Mettiamoci ora per un poco nei panni di questa povera gente che era ignara di questo suo quantomeno bizzarro passatempo. Voglio farvi capire come si erano sentiti. Se avessero avuto la certezza che fosse stato un pazzo, avrebbero agito di conseguenza, avrebbero cominciato a fare qualche strategia di recupero, deciso come comportarsi, come rapportarsi con lui. Se avessero saputo che era normale, normale nel senso che loro davano al termine, che era tutto un programma, allora avrebbero saputo allo stesso modo come comportarsi e via dicendo. Ma loro non riuscivano a farsi un’idea. Era questo il loro problema. Mi seguite? Se non riesci a capire dal principio, men che meno dopo tanti anni, che tipo di persona hai di fronte, allora non sai nemmeno come comportarti e la cosa ti agita, non ti va bene, la situazione ti puzza, e’ strana, non e’ normale e quindi senti che bisogna fare qualcosa. Alcuni avevano deciso di evitarlo, perche’ le persone strane non si frequentano di principio proprio perche’ sono strane e strani sono quelli che frequentano persone strane perche’ e’ strano che si frequentino. Altri lo vedevano invece a piccole dosi seppur dentro sentivano che era strano.
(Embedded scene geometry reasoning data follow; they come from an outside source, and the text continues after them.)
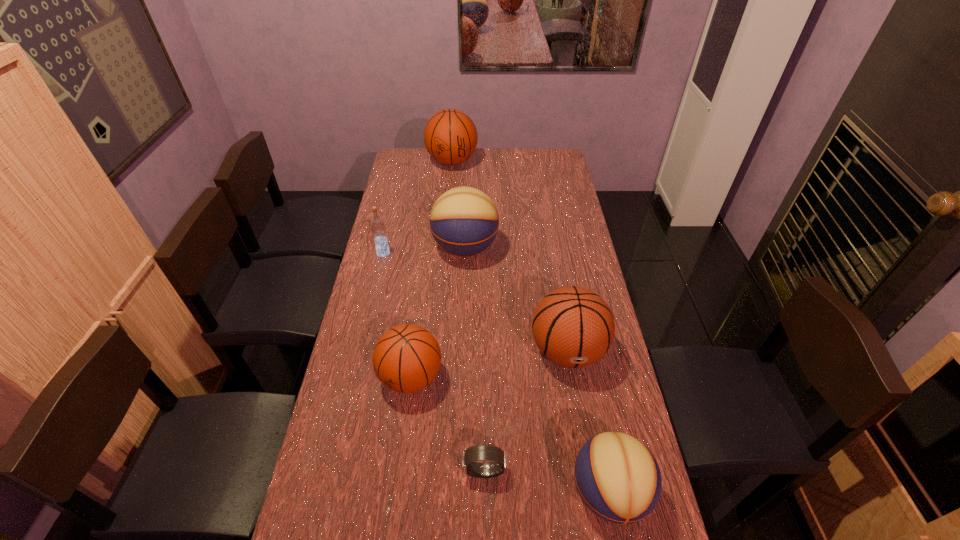 The height and width of the screenshot is (540, 960). I want to click on vacant area between the watch and the left blue basketball, so click(x=474, y=360).

Identify the location of object that stands as the fourth closest to the shortest object. The height and width of the screenshot is (540, 960). (464, 221).

Where is `object that is the nearest to the smallest orange basketball`? The width and height of the screenshot is (960, 540). object that is the nearest to the smallest orange basketball is located at coordinates (479, 452).

Identify which basketball is the third nearest to the blue vodka. Please provide its 2D coordinates. Your answer should be formatted as a tuple, i.e. [(x, y)], where the tuple contains the x and y coordinates of a point satisfying the conditions above.

[(450, 136)]

Choose which basketball is the fourth nearest neighbor to the shortest object. Please provide its 2D coordinates. Your answer should be formatted as a tuple, i.e. [(x, y)], where the tuple contains the x and y coordinates of a point satisfying the conditions above.

[(464, 221)]

Where is `orange basketball that is the second nearest to the leftmost object`? orange basketball that is the second nearest to the leftmost object is located at coordinates (450, 136).

Identify the location of orange basketball that stands as the third closest to the right blue basketball. (450, 136). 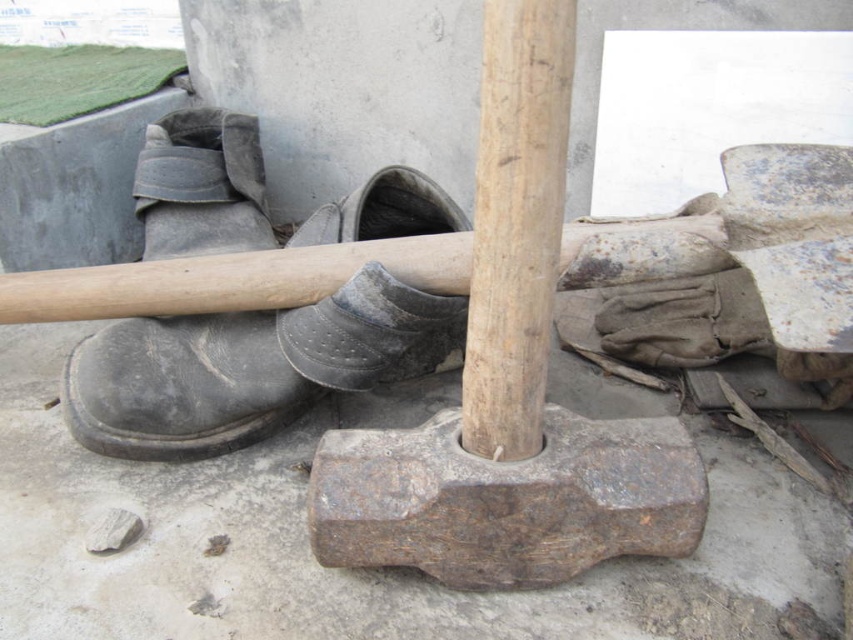 You are a construction worker who needs to move a heavy object. You have a sledgehammer and two pairs of work boots in your workspace. The sledgehammer is at point [387,461]. If you want to place the boots exactly 80 centimeters away from the sledgehammer, are they currently positioned correctly?

The boots are currently 77.25 centimeters away from the sledgehammer at point [387,461]. Since 77.25 cm is less than 80 cm, they are not positioned correctly and need to be moved further away to meet the required distance.

You are a construction worker who needs to pick up the rusty metal shovel at center and the black leather boot at left. Based on their positions, which object should you reach for first if you want to grab the one closer to your current position?

The black leather boot at left is to the left of the rusty metal shovel at center, so if you are standing in front of them, you would reach for the black leather boot at left first as it is closer to your left side.

You are organizing a tool shed and need to place the rusty metal shovel at center and the black leather boot at left into storage. Given their sizes, which item should you store first if you want to fit both into a narrow shelf?

The rusty metal shovel at center occupies less space than the black leather boot at left, so you should store the black leather boot at left first to ensure both fit on the narrow shelf. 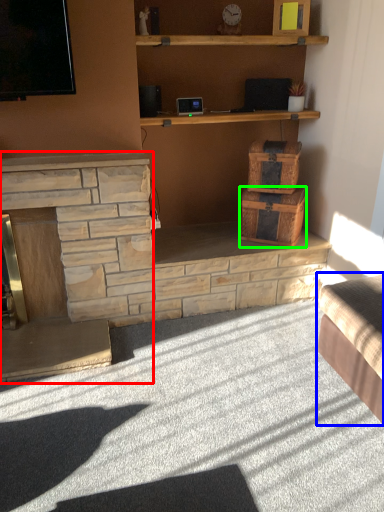 Question: Which is farther away from fireplace (highlighted by a red box)? studio couch (highlighted by a blue box) or drawer (highlighted by a green box)?

Choices:
 (A) studio couch
 (B) drawer

Answer: (A) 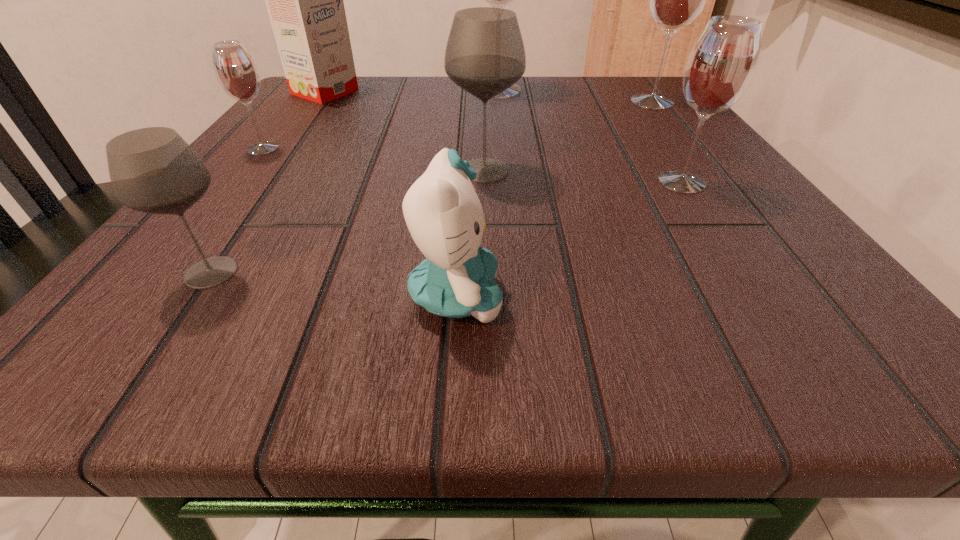 Where is `vacant region at the near left corner`? This screenshot has width=960, height=540. vacant region at the near left corner is located at coordinates (123, 306).

This screenshot has width=960, height=540. I want to click on free space at the near right corner of the desktop, so click(757, 334).

Locate an element on the screen. The image size is (960, 540). free space between the second red wineglass from left to right and the kitten is located at coordinates pyautogui.click(x=476, y=194).

I want to click on vacant region between the carton and the nearest wineglass, so click(268, 182).

Find the location of a particular element. unoccupied position between the third smallest red wineglass and the blue kitten is located at coordinates (554, 200).

In order to click on vacant point located between the third red wineglass from right to left and the bigger gray wineglass in this screenshot , I will do (x=491, y=131).

Identify the location of free space that is in between the farther gray wineglass and the third farthest red wineglass. (373, 159).

Where is `empty space that is in between the carton and the kitten`? The width and height of the screenshot is (960, 540). empty space that is in between the carton and the kitten is located at coordinates (391, 194).

The image size is (960, 540). Identify the location of free space between the nearest wineglass and the third red wineglass from right to left. (354, 181).

Where is `vacant area between the smallest red wineglass and the carton`? The height and width of the screenshot is (540, 960). vacant area between the smallest red wineglass and the carton is located at coordinates (294, 120). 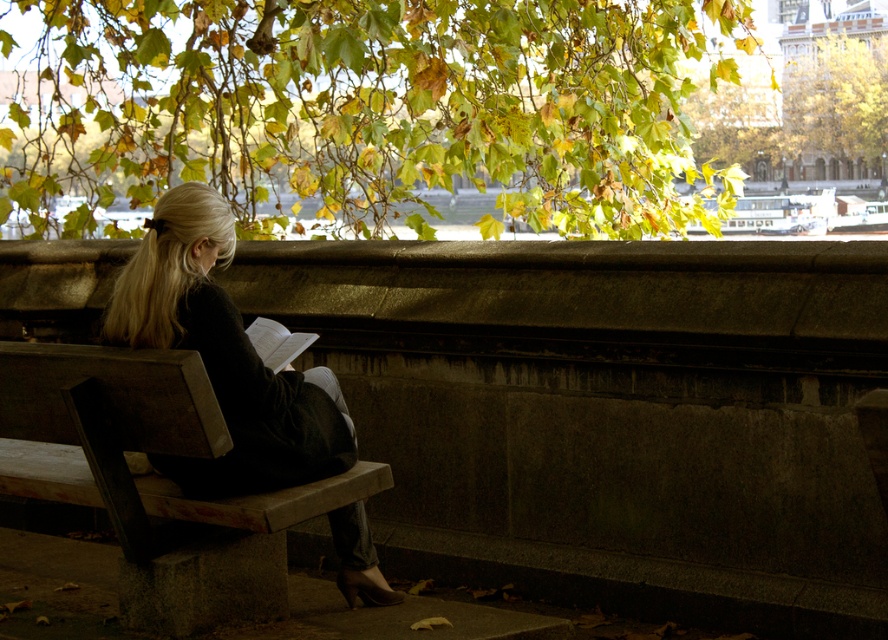 Question: Where is wooden bench at center located in relation to green leafy tree at upper center in the image?

Choices:
 (A) above
 (B) below

Answer: (B)

Question: Which point is farther to the camera?

Choices:
 (A) green leafy tree at upper center
 (B) black fabric jacket at left
 (C) wooden bench at center
 (D) green leafy branches at upper center

Answer: (A)

Question: Does wooden bench at center appear under green leafy tree at upper center?

Choices:
 (A) no
 (B) yes

Answer: (B)

Question: Which of the following is the closest to the observer?

Choices:
 (A) (147, 486)
 (B) (133, 324)

Answer: (B)

Question: Where is wooden bench at center located in relation to black fabric jacket at left in the image?

Choices:
 (A) above
 (B) below

Answer: (B)

Question: Which object is positioned closest to the green leafy branches at upper center?

Choices:
 (A) wooden bench at center
 (B) green leafy tree at upper center
 (C) black fabric jacket at left

Answer: (B) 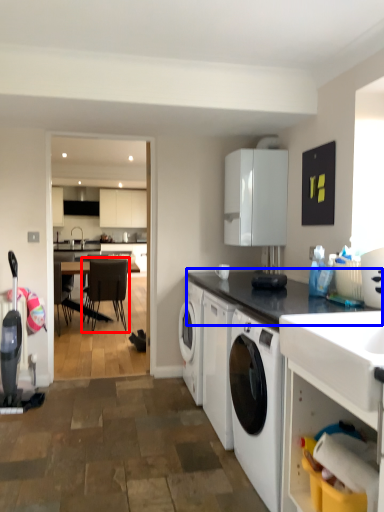 Question: Which object is further to the camera taking this photo, chair (highlighted by a red box) or countertop (highlighted by a blue box)?

Choices:
 (A) chair
 (B) countertop

Answer: (A) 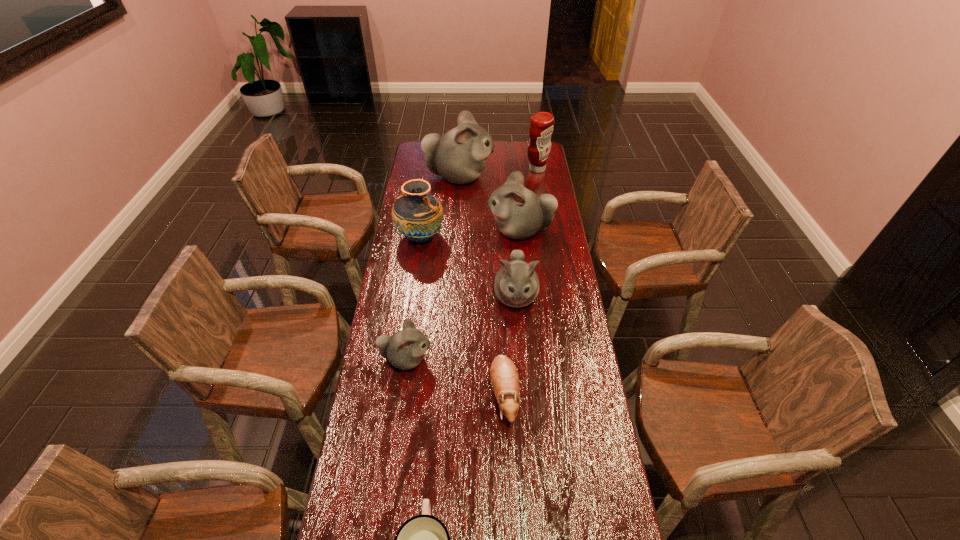 Find the location of a particular element. This screenshot has width=960, height=540. hamster that is at the far edge is located at coordinates (459, 156).

Where is `condiment that is positioned at the far edge`? Image resolution: width=960 pixels, height=540 pixels. condiment that is positioned at the far edge is located at coordinates (x=541, y=128).

I want to click on pottery that is at the left edge, so click(x=418, y=216).

Where is `condiment present at the right edge`? condiment present at the right edge is located at coordinates (541, 128).

This screenshot has width=960, height=540. In order to click on object that is at the far left corner in this screenshot , I will do `click(459, 156)`.

At what (x,y) coordinates should I click in order to perform the action: click on object at the far right corner. Please return your answer as a coordinate pair (x, y). The height and width of the screenshot is (540, 960). Looking at the image, I should click on (541, 128).

The height and width of the screenshot is (540, 960). Find the location of `vacant space at the left edge of the desktop`. vacant space at the left edge of the desktop is located at coordinates (369, 456).

I want to click on blank space at the right edge of the desktop, so click(582, 496).

Image resolution: width=960 pixels, height=540 pixels. Find the location of `free space that is in between the fourth tallest hamster and the second smallest white hamster`. free space that is in between the fourth tallest hamster and the second smallest white hamster is located at coordinates (461, 327).

Where is `free space between the shortest hamster and the biggest white hamster`? free space between the shortest hamster and the biggest white hamster is located at coordinates (481, 285). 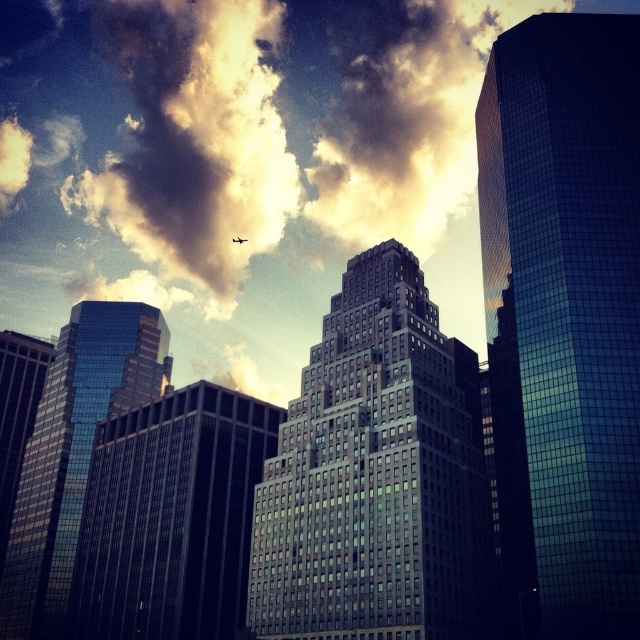 You are a drone operator planning to fly a drone between the glassy skyscraper at center and the black matte airplane at upper center. The drone has a wingspan of 1 meter. Based on the scene, can you determine if there is enough space between them for the drone to pass safely?

The glassy skyscraper at center might be wider than black matte airplane at upper center, so there may not be enough space for the drone to pass safely between them. It is recommended to check the exact dimensions before proceeding.

You are an architect evaluating the feasibility of installing a large billboard on the glossy glass skyscraper at upper right. Considering the size of the black matte airplane at upper center that frequently passes nearby, will the billboard obstruct the airplane pilots? Please explain your reasoning based on the relative sizes of the two objects.

The glossy glass skyscraper at upper right is bigger than the black matte airplane at upper center. Since the billboard would be placed on the larger skyscraper, it might still be visible to pilots, but the exact obstruction depends on the billboard size and placement. However, the skyscraper is larger, so the billboard could potentially block the airplane pilots if not positioned carefully.

You are a pilot flying a small airplane and want to navigate through the clouds. According to the coordinates provided, where exactly is the cloudy sky at upper center located?

The cloudy sky at upper center is located at coordinates point (192, 147).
Altri ancora, quelli che poteva forse chiamare amici, gli stavano vicino ma si agitavano come le bestie e continuavano a non capire un fico secco di come effettivamente si sentiva. Strano. Forse, pensava, avrebbe dovuto pubblicare i suoi libri e i suoi scritti nell’assoluto anonimato, cosi’ nessuno di quella cerchia piu’ ristretta avrebbe avuto piu’ confusione in merito e le cose si sarebbero sistemate. Avrebbe smesso di far partecipi le persone chi gli si avvicinavano di questa parte intima di lui, la sua fantasia, che condivideva apertamente, e forse stoltamente, con tutti. Avrebbero smesso per questo di vederlo confuso, sempre diverso, sempre strano, avrebbero capito che lui stava benone invece, non aveva bosogno di alcun strizzacervelli, perche’ non avrebbero saputo che l’autore era lui. Tuttavia, perche’ c’e’ sempre un tuttavia, il suo stile di scrittura era abbastanza marcato e temeva che se lo avessero scoperto fare una cosa del genere di nascosto allora si’ che gli avrebbero imposto sedute serali da un consulente e questo davvero non lo avrebbe assolutamente sopportato.